Year Ended Year Ended Financial Results 31.03.2014 31.03.2013

Income - 427.38

Profit before Tax (3.09) (1,874.13)

Less : Provision for Taxation - -

Profit after Tax (3.09) (1,874.13)

Add : Profit brought forward from Previous Year - -



Balance carried forward (3.09) (1,874.13)

DIVIDEND

As there was no income in the year under review the Company expresses its inability to give any dividend for the year under review.

REGISTERED OFFICE

The members of the company have approved the Shifting of Registered Office of the Company from 3, Prime Rose, Near Airtel Gallery, Lokhandwala Complex, Andheri (West), Mumbai - 400 053 to Office No.8, Rainbow House, Above Idea Showroom, Opp Deepak Hospital, Savedi, Ahmednagar - 414 003. The resolution was approved by the members on January 23, 2015 through Postal Ballot. The said shifting is subject to the approval of Central Government.

BUSINESS SEGMENT

Your Company primarily operates in the business segment of mining and trading.

RISK & CONCERNS

Subsequent to the Company Law Board, Principle Bench, Delhi vide its order dated June 4, 2015, the company is trying to recover from its financial mess done by its old board. The Board is confident of its recovery. The company has complained to Economic Offence Wing regarding misappropriation of funds and is also in the process of reporting the same to Serious Fraud Investigation Office.

Opportunities

The overall downturn in the fuel prices will only benefit the company and lower the operational cost of the company.

Threats

The Board of directors perceives that competition from established players and change in government policies as major threats.
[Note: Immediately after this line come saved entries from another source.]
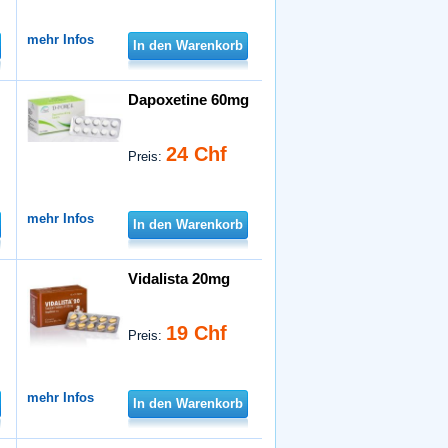
mehr Infos
In den Warenkorb
Dapoxetine 60mg
24 Chf
Preis:
mehr Infos
In den Warenkorb
Vidalista 20mg
19 Chf
Preis:
mehr Infos
In den Warenkorb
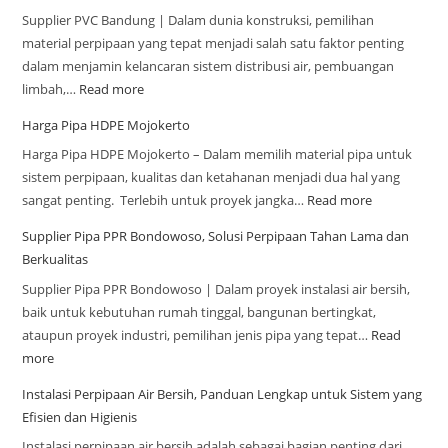
Supplier PVC Bandung | Dalam dunia konstruksi, pemilihan
material perpipaan yang tepat menjadi salah satu faktor penting
dalam menjamin kelancaran sistem distribusi air, pembuangan
limbah,…
Read more
Harga Pipa HDPE Mojokerto
Harga Pipa HDPE Mojokerto – Dalam memilih material pipa untuk
sistem perpipaan, kualitas dan ketahanan menjadi dua hal yang
sangat penting. Terlebih untuk proyek jangka…
Read more
Supplier Pipa PPR Bondowoso, Solusi Perpipaan Tahan Lama dan
Berkualitas
Supplier Pipa PPR Bondowoso | Dalam proyek instalasi air bersih,
baik untuk kebutuhan rumah tinggal, bangunan bertingkat,
ataupun proyek industri, pemilihan jenis pipa yang tepat…
Read
more
Instalasi Perpipaan Air Bersih, Panduan Lengkap untuk Sistem yang
Efisien dan Higienis
Instalasi perpipaan air bersih adalah sebagai bagian penting dari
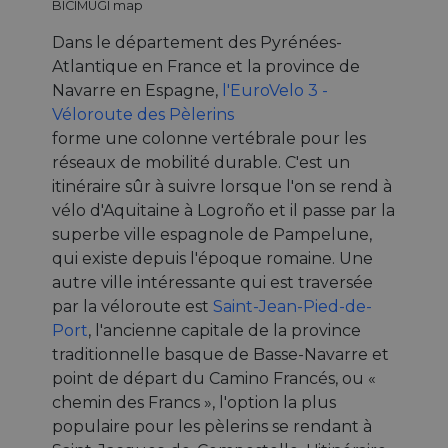
BICIMUGI map
Dans le département des Pyrénées-
Atlantique en France et la province de
Navarre en Espagne,
l'EuroVelo 3 -
Véloroute des Pèlerins
forme une colonne vertébrale pour les
réseaux de mobilité durable. C'est un
itinéraire sûr à suivre lorsque l'on se rend à
vélo d'Aquitaine à Logroño et il passe par la
superbe ville espagnole de Pampelune,
qui existe depuis l'époque romaine. Une
autre ville intéressante qui est traversée
par la véloroute est
Saint-Jean-Pied-de-
Port
, l'ancienne capitale de la province
traditionnelle basque de Basse-Navarre et
point de départ du Camino Francés, ou «
chemin des Francs », l'option la plus
populaire pour les pèlerins se rendant à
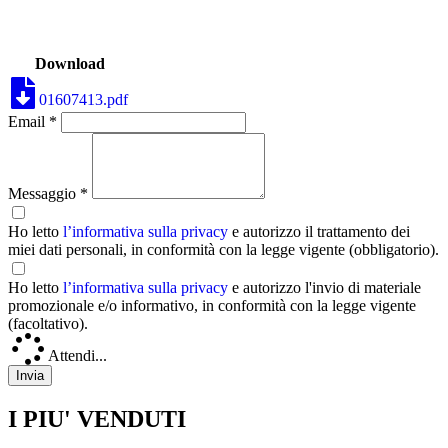
Download
01607413.pdf
Email *
Messaggio *
Ho letto
l’informativa sulla privacy
e autorizzo il trattamento dei
miei dati personali, in conformità con la legge vigente (obbligatorio).
Ho letto
l’informativa sulla privacy
e autorizzo l'invio di materiale
promozionale e/o informativo, in conformità con la legge vigente
(facoltativo).
Attendi...
I PIU' VENDUTI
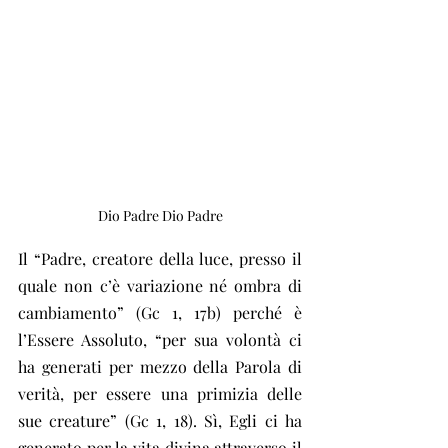
Dio Padre Dio Padre
Il “Padre, creatore della luce, presso il 
quale non c’è variazione né ombra di 
cambiamento” (Gc 1, 17b) perché è 
l’Essere Assoluto, “per sua volontà ci 
ha generati per mezzo della Parola di 
verità, per essere una primizia delle 
sue creature” (Gc 1, 18). Sì, Egli ci ha 
generato per la vita divina attraverso il 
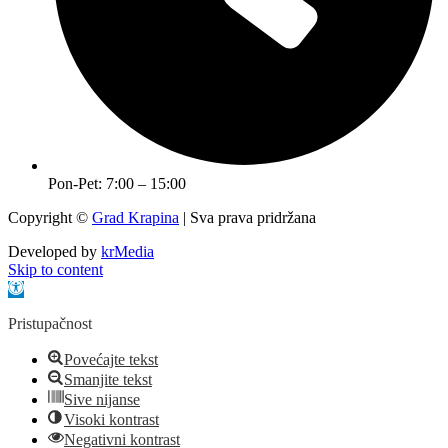
Pon-Pet: 7:00 – 15:00
Copyright ©
Grad Krapina
| Sva prava pridržana
Developed by
krMedia
Skip to content
Open toolbar
Pristupačnost
Povećajte tekst
Smanjite tekst
Sive nijanse
Visoki kontrast
Negativni kontrast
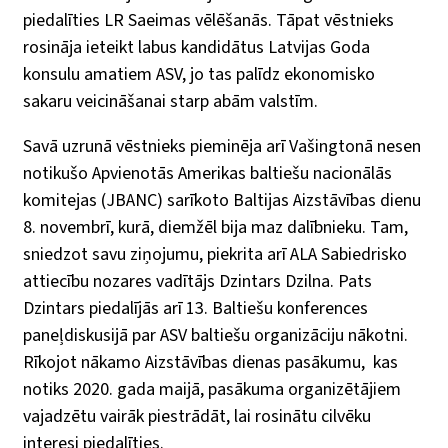
piedalīties LR Saeimas vēlēšanās. Tāpat vēstnieks
rosināja ieteikt labus kandidātus Latvijas Goda
konsulu amatiem ASV, jo tas palīdz ekonomisko
sakaru veicināšanai starp abām valstīm.
Savā uzrunā vēstnieks pieminēja arī Vašingtonā nesen
notikušo Apvienotās Amerikas baltiešu nacionālās
komitejas (JBANC) sarīkoto Baltijas Aizstāvības dienu
8. novembrī, kurā, diemžēl bija maz dalībnieku. Tam,
sniedzot savu ziņojumu, piekrita arī ALA Sabiedrisko
attiecību nozares vadītājs Dzintars Dzilna. Pats
Dzintars piedalījās arī 13. Baltiešu konferences
paneļdiskusijā par ASV baltiešu organizāciju nākotni.
Rīkojot nākamo Aizstāvības dienas pasākumu,
kas
notiks 2020. gada maijā, pasākuma organizētājiem
vajadzētu vairāk piestrādāt, lai rosinātu cilvēku
interesi piedalīties.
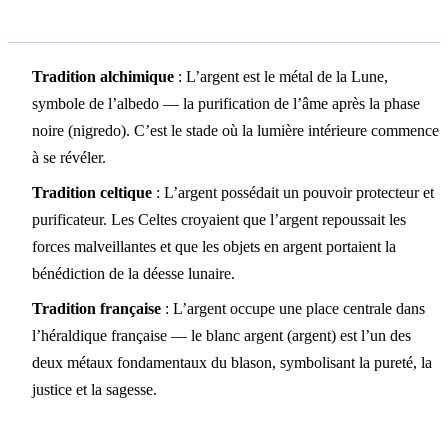
Symbolisme culturel
Tradition alchimique
: L’argent est le métal de la Lune,
symbole de l’albedo — la purification de l’âme après la phase
noire (nigredo). C’est le stade où la lumière intérieure commence
à se révéler.
Tradition celtique
: L’argent possédait un pouvoir protecteur et
purificateur. Les Celtes croyaient que l’argent repoussait les
forces malveillantes et que les objets en argent portaient la
bénédiction de la déesse lunaire.
Tradition française
: L’argent occupe une place centrale dans
l’héraldique française — le blanc argent (argent) est l’un des
deux métaux fondamentaux du blason, symbolisant la pureté, la
justice et la sagesse.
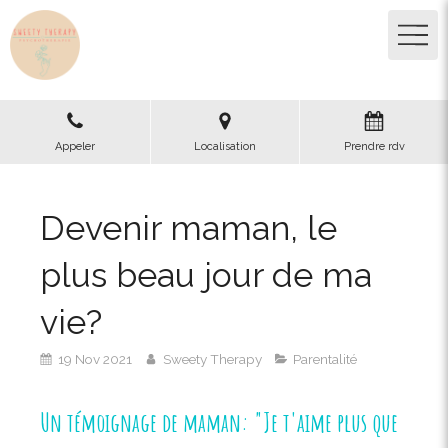
Appeler
Localisation
Prendre rdv
Devenir maman, le
plus beau jour de ma
vie?
19 Nov 2021
Sweety Therapy
Parentalité
Un témoignage de maman: "Je t'aime plus que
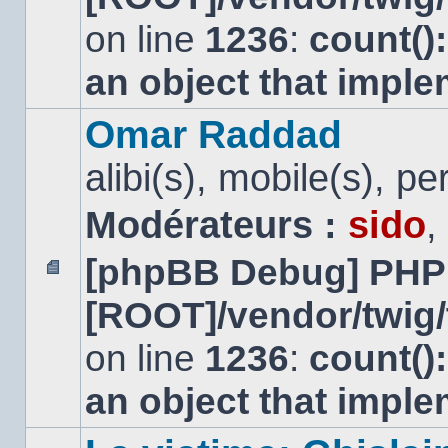
non
lu
on line
1236
:
count()
an object that impl
Omar Raddad
alibi(s), mobile(s), pe
Modérateurs :
sido
,
[phpBB Debug] PHP
Aucun
[ROOT]/vendor/twig/
message
non
lu
on line
1236
:
count()
an object that impl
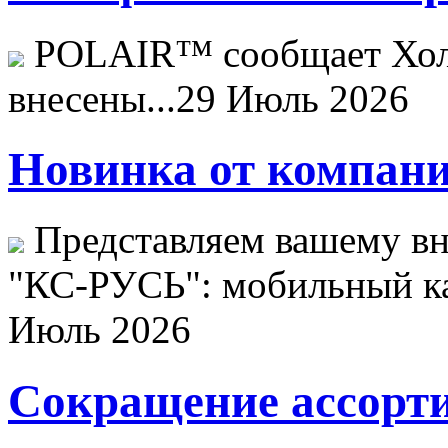
POLAIR™ сообщает Хо
внесены...
29 Июль 2026
Новинка от компани
Представляем вашему в
"КС-РУСЬ": мобильный ка
Июль 2026
Сокращение ассорти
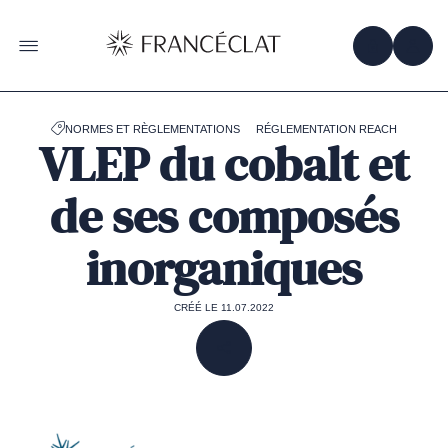
Accéder
à
la
OBTENIR 
ACC
OUVRIR LE MENU
page
d'accueil
de
Francéclat
NORMES ET RÈGLEMENTATIONS
RÉGLEMENTATION REACH
VLEP du cobalt et
de ses composés
inorganiques
CRÉÉ LE 11.07.2022
PARTAGER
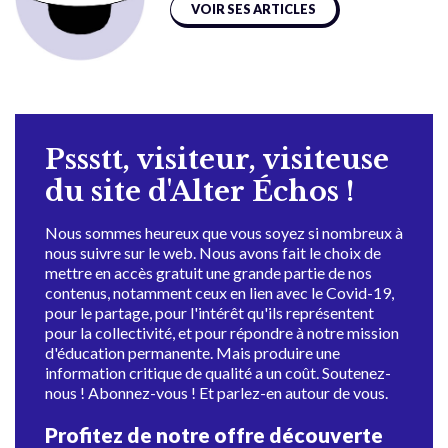
VOIR SES ARTICLES
Pssstt, visiteur, visiteuse
du site d'Alter Échos !
Nous sommes heureux que vous soyez si nombreux à
nous suivre sur le web. Nous avons fait le choix de
mettre en accès gratuit une grande partie de nos
contenus, notamment ceux en lien avec le Covid-19,
pour le partage, pour l'intérêt qu'ils représentent
pour la collectivité, et pour répondre à notre mission
d'éducation permanente. Mais produire une
information critique de qualité a un coût. Soutenez-
nous ! Abonnez-vous ! Et parlez-en autour de vous.
Profitez de notre offre découverte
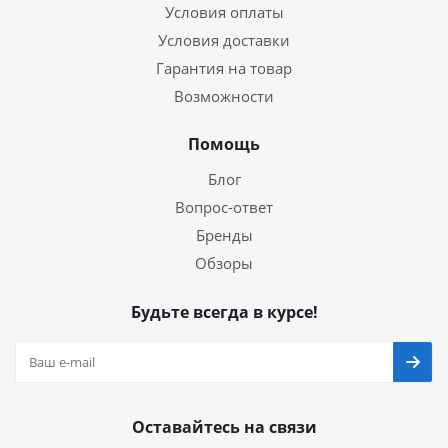
Условия оплаты
Условия доставки
Гарантия на товар
Возможности
Помощь
Блог
Вопрос-ответ
Бренды
Обзоры
Будьте всегда в курсе!
Оставайтесь на связи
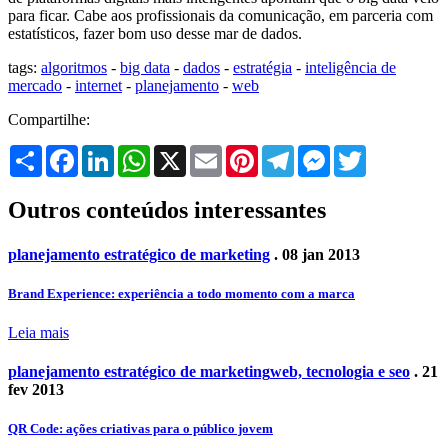
para ficar. Cabe aos profissionais da comunicação, em parceria com
estatísticos, fazer bom uso desse mar de dados.
tags:
algoritmos
-
big data
-
dados
-
estratégia
-
inteligência de
mercado
-
internet
-
planejamento
-
web
Compartilhe:
Share
Facebook
LinkedIn
WhatsApp
X
Email
Pinterest
Telegram
Messenger
Twitter
Outros conteúdos interessantes
planejamento estratégico de marketing
. 08 jan 2013
Brand Experience: experiência a todo momento com a marca
Leia mais
planejamento estratégico de marketing
web, tecnologia e seo
. 21
fev 2013
QR Code: ações criativas para o público jovem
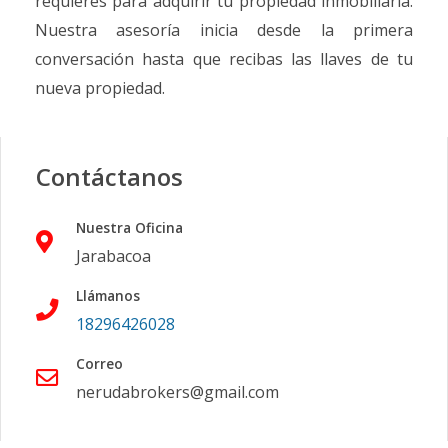
requieres para adquirir tu propiedad inmobiliaria.
Nuestra asesoría inicia desde la primera
conversación hasta que recibas las llaves de tu
nueva propiedad.
Contáctanos
Nuestra Oficina
Jarabacoa
Llámanos
18296426028
Correo
nerudabrokers@gmail.com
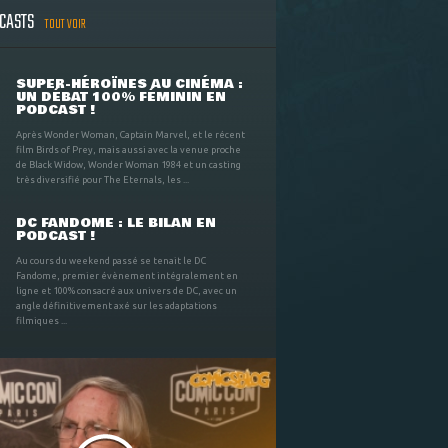
DCASTS
TOUT VOIR
SUPER-HÉROÏNES AU CINÉMA :
UN DÉBAT 100% FÉMININ EN
PODCAST !
Après Wonder Woman, Captain Marvel, et le récent
film Birds of Prey, mais aussi avec la venue proche
de Black Widow, Wonder Woman 1984 et un casting
très diversifié pour The Eternals, les ...
DC FANDOME : LE BILAN EN
PODCAST !
Au cours du weekend passé se tenait le DC
Fandome, premier évènement intégralement en
ligne et 100% consacré aux univers de DC, avec un
angle définitivement axé sur les adaptations
filmiques ...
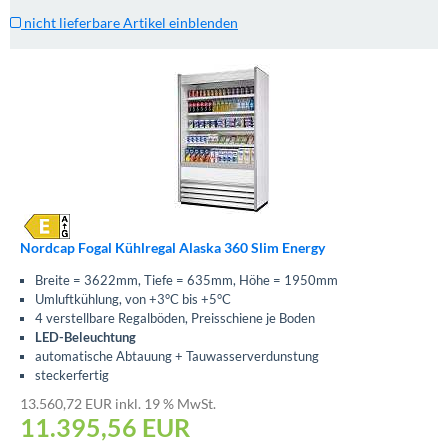
nicht lieferbare Artikel einblenden
Nordcap Fogal Kühlregal Alaska 360 Slim Energy
Breite = 3622mm, Tiefe = 635mm, Höhe = 1950mm
Umluftkühlung, von +3°C bis +5°C
4 verstellbare Regalböden, Preisschiene je Boden
LED-Beleuchtung
automatische Abtauung + Tauwasserverdunstung
steckerfertig
13.560,72 EUR inkl. 19 % MwSt.
11.395,56
EUR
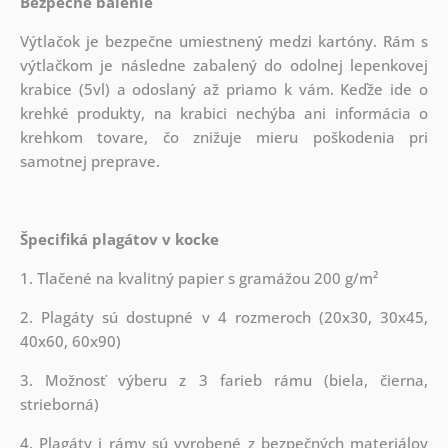
Bezpečné balenie
Výtlačok je bezpečne umiestnený medzi kartóny. Rám s
výtlačkom je následne zabalený do odolnej lepenkovej
krabice (5vl) a odoslaný až priamo k vám. Keďže ide o
krehké produkty, na krabici nechýba ani informácia o
krehkom tovare, čo znižuje mieru poškodenia pri
samotnej preprave.
Špecifiká plagátov v kocke
1. Tlačené na kvalitný papier s gramážou 200 g/m²
2. Plagáty sú dostupné v 4 rozmeroch (20x30, 30x45,
40x60, 60x90)
3. Možnosť výberu z 3 farieb rámu (biela, čierna,
strieborná)
4. Plagáty i rámy sú vyrobené z bezpečných materiálov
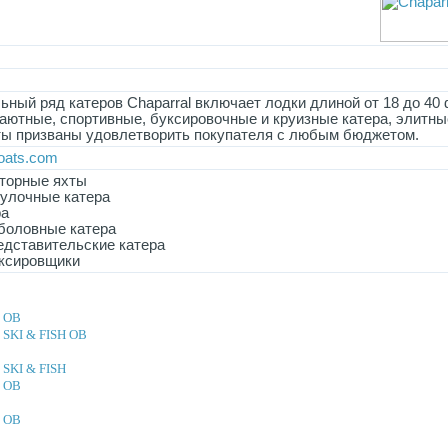
ный ряд катеров Chaparral включает лодки длиной от 18 до 40 
аютные, спортивные, буксировочные и круизные катера, элитны
ты призваны удовлетворить покупателя с любым бюджетом.
oats.com
торные яхты
гулочные катера
ра
боловные катера
едставительские катера
ксировщики
I OB
I SKI & FISH OB
I SKI & FISH
I OB
I OB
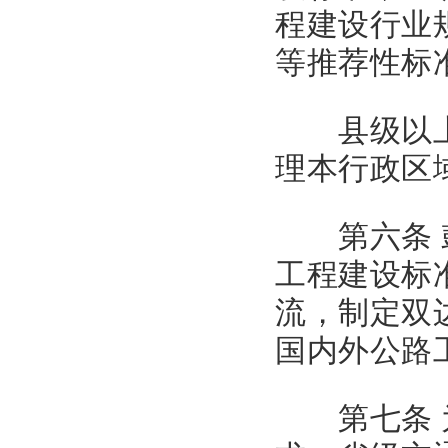
程建设行业
等推荐性标
县级以上地
理本行政区
第六条 鼓
工程建设标
流，制定双
国内外公路
第七条 为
These coupled with Price volatility, Trade policy uncertainties and Environmental concerns also possess its own challenges.

The Company business is of cyclic nature which has its own problems.

OVERVIEW

SVC Resources Limited (SVC) is a BSE listed company. SVC is a professionally managed Company with the Board Members having rich and varied experience in Exploration, Mining, Processing, Trading, Finance and other fields.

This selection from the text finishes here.